Tutorial

This tutorial is going to go through the process of generating BAO constraints from the Pathfinder data. Just kidding! We’re actually just going to generate some simulated data and the turn it into maps.

Setting up the Pipeline

Before you start, make sure you have access to the CHIME bitbucket organisation, and have set up your ssh keys for access to the bitbucket repositories from the machine you want to run the pipeline on. Unless you are working on Scinet, you’ll also want to ensure you have an account on niedermayer and your ssh keys are set up to allow password-less login, to ensure the database connection can be set up.

There are a few software pre-requesites to ensure you have installed. Obviously python is one of them, with numpy and scipy installed, but you also need to have virtualenv, allowing us to install the pipeline and it’s dependencies without messing up the base python installation. To check you have it installed try running:

$ virtualenv --help

if you get an error, it’s not installed properly so you’ll need to fix it.

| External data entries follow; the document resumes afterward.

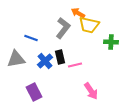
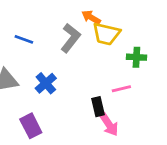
blue line: (31, 38) -> (24, 39), moved
black rectangle: (60, 57) -> (98, 107), moved
pink line: (75, 65) -> (121, 89), moved

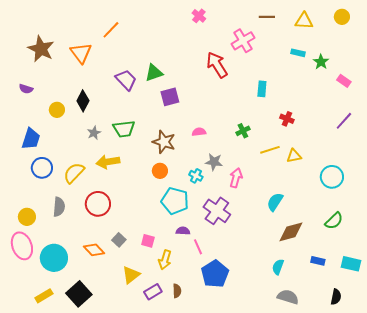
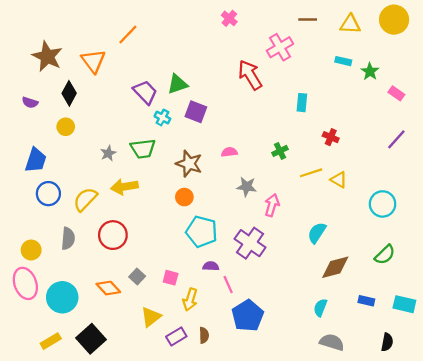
yellow circle: (342, 17) -> (394, 20), size x1.6
purple square: (170, 97) -> (196, 112), turned 36
black diamond: (83, 101) -> (69, 93), moved
yellow triangle: (294, 156) -> (339, 180), turned 42
cyan cross: (196, 176) -> (162, 118), moved

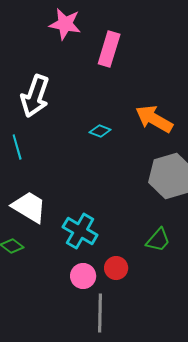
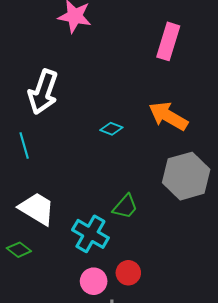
pink rectangle: (109, 49) -> (168, 41), moved
green trapezoid: (158, 240) -> (125, 207), moved

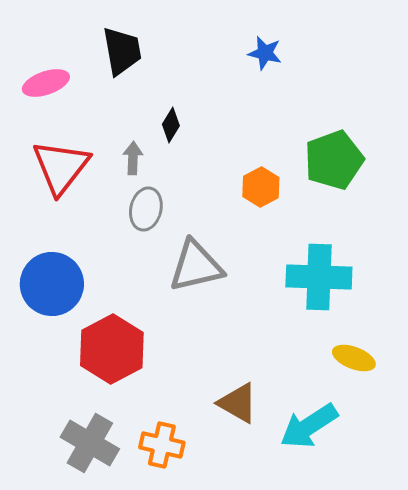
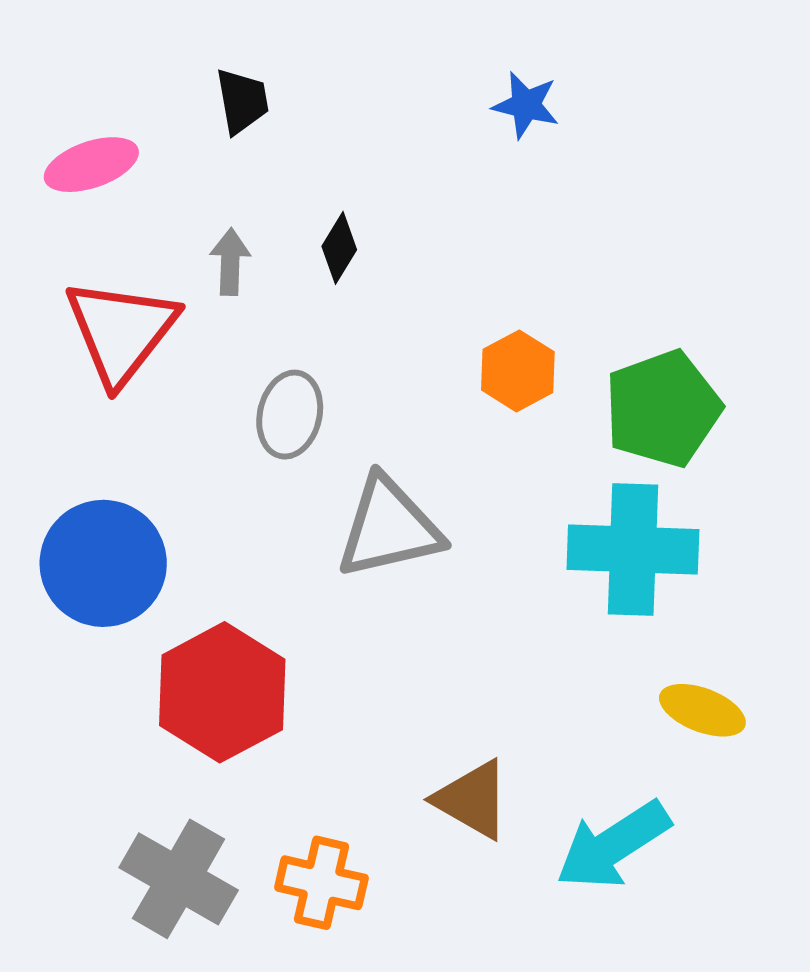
black trapezoid: (122, 51) -> (242, 101), size x0.7
gray arrow: (133, 158) -> (230, 262), moved
green pentagon: (334, 160) -> (663, 409), moved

With that all sorted, we’re ready to start. First step, download the pipeline repository to wherever you want it installed:

$ git clone git@github.com/radiocosmology/draco.git

Then change into that directory, and run the script mkvenv.sh:

$ cd draco
$ ./mkvenv.sh

The script will do three things. First it will create a python virtual environment to isolate the CHIME pipeline installation. Second it will fetch the python pre-requesites for the pipeline and install them into the virtualenv. Finally, it will install itself into the new virtualenv. Look carefully through the messages output for errors to make sure it completed successfully. You’ll need to activate the environment whenever you want to use the pipeline. To do that, simply do:

$ source <path to pipeline>/venv/bin/activate

You can check that it’s installed correctly by firing up python, and attempting to import some of the packages. For example:

>>> from drift.core import telescope
>>> print telescope.__file__
/Users/richard/code/draco/venv/src/driftscan/drift/core/telescope.pyc
>>> from draco import containers
>>> print containers.__file__
/Users/richard/code/draco/draco/containers.pyc

External Products

If you are here, you’ve got the pipeline successfully installed. Congratulations.

There are a few data products we’ll need to run the pipeline that must be generated externally. Fortunately installing the pipeline has already setup all the tools we need to do this.

We’ll start with the beam transfer matrices, which describes how the sky gets mapped into our measured visibilities. These are used both for simulating observations given a sky map, and for making maps from visibilities (real or simulated). To generate them we use the driftscan package, telling it what exactly to generate with a YAML configuration file such as the one below.

config:
    # Only generate Beam Transfers.
    beamtransfers:      Yes
    kltransform:        No
    psfisher:           No

    output_directory:   beams

telescope:
    type:
        # Specify a custom class
        class:  PolarisedCylinderTelescope
        module: drift.telescope.cylinder

    freq_lower:         400.0
    freq_upper:         410.0
    num_freq:           5

    num_cylinders:      2
    num_feeds:          4
    feed_spacing:       0.3
    cylinder_width:     10.0

This file is run with the command:

$ drift-makeproducts run product_params.yaml

To simulate the timestreams we also need a sky map to base it on. The cora package contains several different sky models we can use to produce a sky map. The easiest method is to use the cora-makesky command, e.g.:

$ cora-makesky foreground 64 401.0 411.0 5 foreground_map.h5

which will generate an HDF5 file containing simulated foreground maps at each polarisation (Stokes I, Q, U and V) with five frequency channels between 401.0 and 411.0 MHz. Each map is in Healpix format with NSIDE=16. There are options to produce 21cm signal simulations as well as point source only, and galactic synchrotron maps.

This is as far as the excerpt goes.